* **YOUR GOAL**: Copy every entry word for word, but skip the pictures.

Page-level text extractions
/---

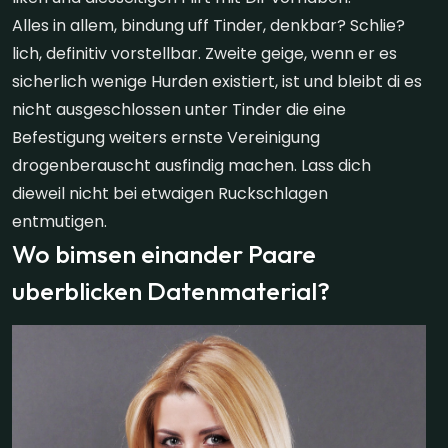
Alles in allem, bindung uff Tinder, denkbar? Schlie?
lich, definitiv vorstellbar. Zweite geige, wenn er es
sicherlich wenige Hurden existiert, ist und bleibt di es
nicht ausgeschlossen unter Tinder die eine
Befestigung weiters ernste Vereinigung
drogenberauscht ausfindig machen.
Lass dich
dieweil nicht bei etwaigen Ruckschlagen
entmutigen.
Wo bimsen einander Paare
uberblicken Datenmaterial?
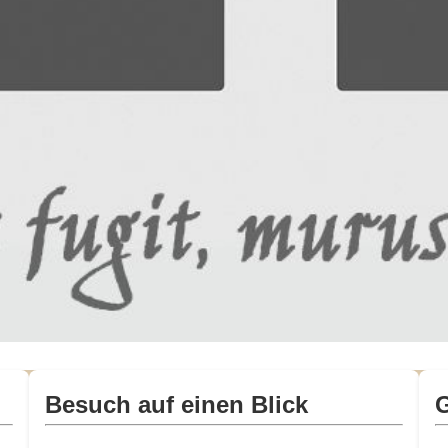
Besuch auf einen Blick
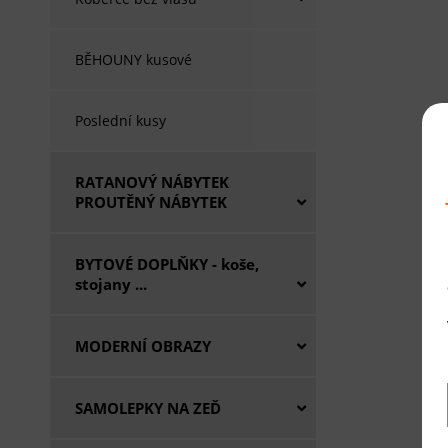
BĚHOUNY kusové
Poslední kusy
RATANOVÝ NÁBYTEK
PROUTĚNÝ NÁBYTEK
BYTOVÉ DOPLŇKY - koše,
stojany ...
MODERNÍ OBRAZY
SAMOLEPKY NA ZEĎ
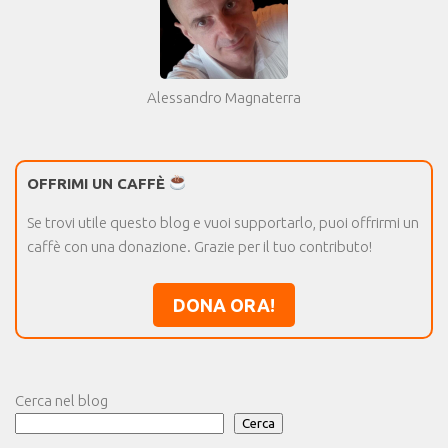
Alessandro Magnaterra
OFFRIMI UN CAFFÈ
Se trovi utile questo blog e vuoi supportarlo, puoi offrirmi un
caffè con una donazione. Grazie per il tuo contributo!
DONA ORA!
Cerca nel blog
Cerca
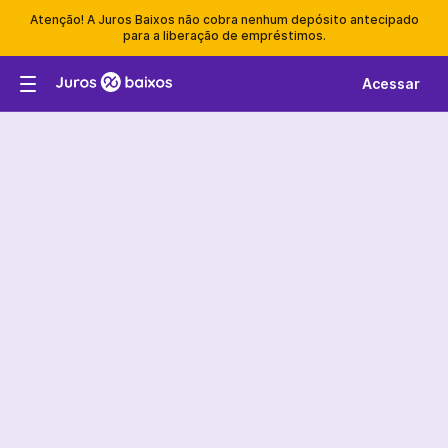
Atenção! A Juros Baixos não cobra nenhum depósito antecipado
para a liberação de empréstimos.
Acessar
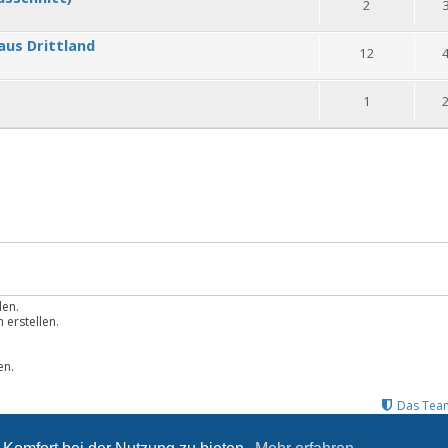
2
aus Drittland
12
1
len.
erstellen.
.
en.
Das Tea
Powered by
phpBB
® Forum Software © phpBB Limited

\---

* **EXPECTED OUTPUT**:
Alles in allem, bindung uff Tinder, denkbar? Schlie?
lich, definitiv vorstellbar. Zweite geige, wenn er es
sicherlich wenige Hurden existiert, ist und bleibt di es
nicht ausgeschlossen unter Tinder die eine
Befestigung weiters ernste Vereinigung
drogenberauscht ausfindig machen.
Lass dich
dieweil nicht bei etwaigen Ruckschlagen
entmutigen.
Wo bimsen einander Paare
uberblicken Datenmaterial?
Besuch auf einen Blick
BĚHOUNY kusové
Poslední kusy
RATANOVÝ NÁBYTEK
PROUTĚNÝ NÁBYTEK
BYTOVÉ DOPLŇKY - koše,
stojany ...
MODERNÍ OBRAZY
SAMOLEPKY NA ZEĎ
Alessandro Magnaterra
OFFRIMI UN CAFFÈ
Se trovi utile questo blog e vuoi supportarlo, puoi offrirmi un
caffè con una donazione. Grazie per il tuo contributo!
DONA ORA!
Cerca nel blog
Cerca
Atenção! A Juros Baixos não cobra nenhum depósito antecipado
para a liberação de empréstimos.
Acessar
2
aus Drittland
12
1
len.
erstellen.
.
en.
Das Tea
Powered by
phpBB
® Forum Software © phpBB Limited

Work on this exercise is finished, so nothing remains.